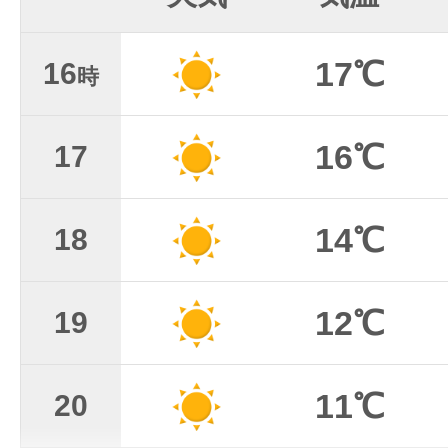
17℃
16
時
16℃
17
14℃
18
12℃
19
11℃
20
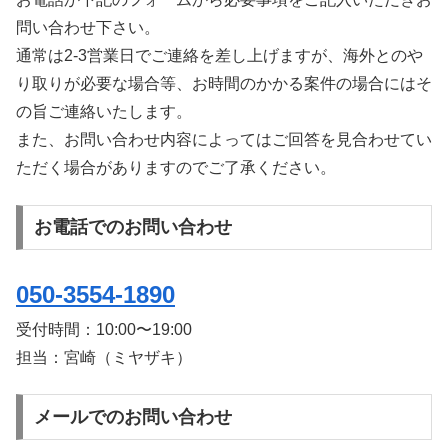
問い合わせ下さい。
通常は2-3営業日でご連絡を差し上げますが、海外とのや
り取りが必要な場合等、お時間のかかる案件の場合にはそ
の旨ご連絡いたします。
また、お問い合わせ内容によってはご回答を見合わせてい
ただく場合がありますのでご了承ください。
お電話でのお問い合わせ
050-3554-1890
受付時間：
10:00〜19:00
担当：宮崎（ミヤザキ）
メールでのお問い合わせ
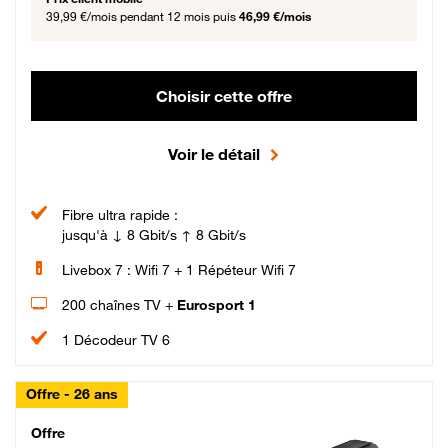
39,99 €/mois
pendant 12 mois puis
46,99 €/mois
Choisir cette offre
Voir le détail
Fibre ultra rapide :
jusqu'à ↓ 8 Gbit/s ↑ 8 Gbit/s
Livebox 7 : Wifi 7 + 1 Répéteur Wifi 7
200 chaînes TV +
Eurosport 1
1 Décodeur TV 6
Offre - 26 ans
Cheat_Code Fibre_18_26
Offre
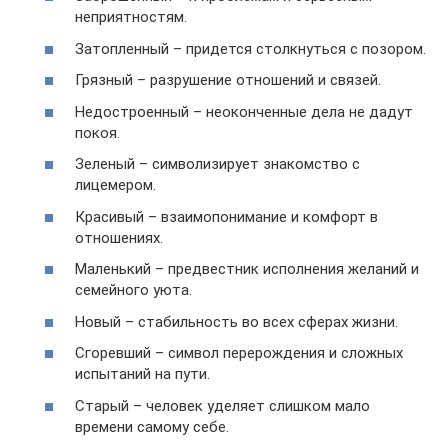
неприятностям.
Затопленный – придется столкнуться с позором.
Грязный – разрушение отношений и связей.
Недостроенный – неоконченные дела не дадут
покоя.
Зеленый – символизирует знакомство с
лицемером.
Красивый – взаимопонимание и комфорт в
отношениях.
Маленький – предвестник исполнения желаний и
семейного уюта.
Новый – стабильность во всех сферах жизни.
Сгоревший – символ перерождения и сложных
испытаний на пути.
Старый – человек уделяет слишком мало
времени самому себе.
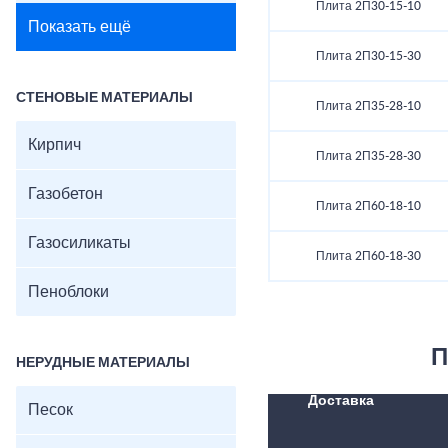
Плита 2П30-15-10
Показать ещё
Плита 2П30-15-30
СТЕНОВЫЕ МАТЕРИАЛЫ
Плита 2П35-28-10
Кирпич
Плита 2П35-28-30
Газобетон
Плита 2П60-18-10
Газосиликаты
Плита 2П60-18-30
Пеноблоки
П
НЕРУДНЫЕ МАТЕРИАЛЫ
Доставка
Песок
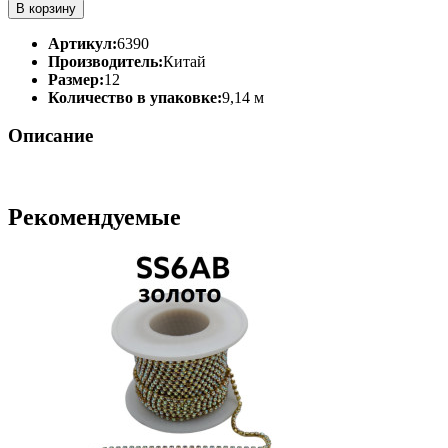
В корзину
Артикул:
6390
Производитель:
Китай
Размер:
12
Количество в упаковке:
9,14 м
Описание
Рекомендуемые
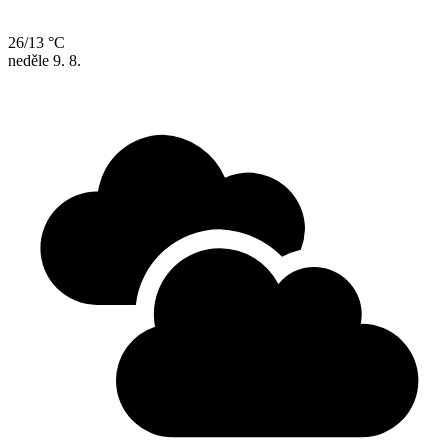
26/13 °C
neděle
9. 8.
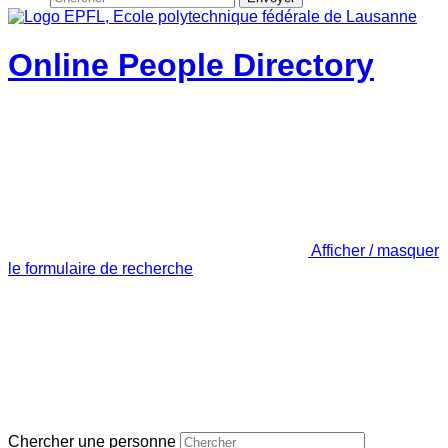
Online People Directory
Afficher / masquer
le formulaire de recherche
Chercher une personne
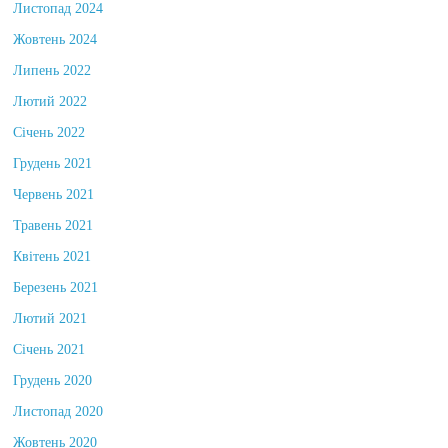
Листопад 2024
Жовтень 2024
Липень 2022
Лютий 2022
Січень 2022
Грудень 2021
Червень 2021
Травень 2021
Квітень 2021
Березень 2021
Лютий 2021
Січень 2021
Грудень 2020
Листопад 2020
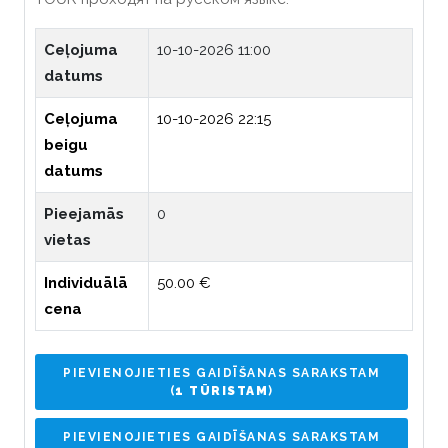
Ceļojuma
10-10-2026 11:00
datums
Ceļojuma
10-10-2026 22:15
beigu
datums
Pieejamās
0
vietas
Individuālā
50.00 €
cena
PIEVIENOJIETIES GAIDĪŠANAS SARAKSTAM
(
1 TŪRISTAM
)
PIEVIENOJIETIES GAIDĪŠANAS SARAKSTAM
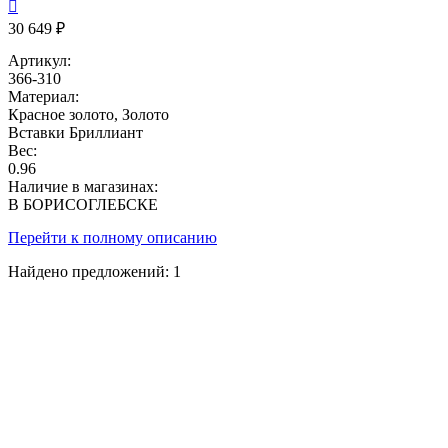

30 649 ₽
Артикул:
366-310
Материал:
Красное золото, Золото
Вставки
Бриллиант
Вес:
0.96
Наличие в магазинах:
В БОРИСОГЛЕБСКЕ
Перейти к полному описанию
Найдено предложений:
1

· · · · · · ·

> _Problem details_
In the records above, find the line containing "Затопленный – придется столкнуться с позором." and the line containing "НЕРУДНЫЕ МАТЕРИАЛЫ", then give both of them again word for word along with every line between. Omit any pictures.

> _The answer_
Затопленный – придется столкнуться с позором.
Грязный – разрушение отношений и связей.
Недостроенный – неоконченные дела не дадут
покоя.
Зеленый – символизирует знакомство с
лицемером.
Красивый – взаимопонимание и комфорт в
отношениях.
Маленький – предвестник исполнения желаний и
семейного уюта.
Новый – стабильность во всех сферах жизни.
Сгоревший – символ перерождения и сложных
испытаний на пути.
Старый – человек уделяет слишком мало
времени самому себе.
Плита 2П30-15-10
Показать ещё
Плита 2П30-15-30
СТЕНОВЫЕ МАТЕРИАЛЫ
Плита 2П35-28-10
Кирпич
Плита 2П35-28-30
Газобетон
Плита 2П60-18-10
Газосиликаты
Плита 2П60-18-30
Пеноблоки
П
НЕРУДНЫЕ МАТЕРИАЛЫ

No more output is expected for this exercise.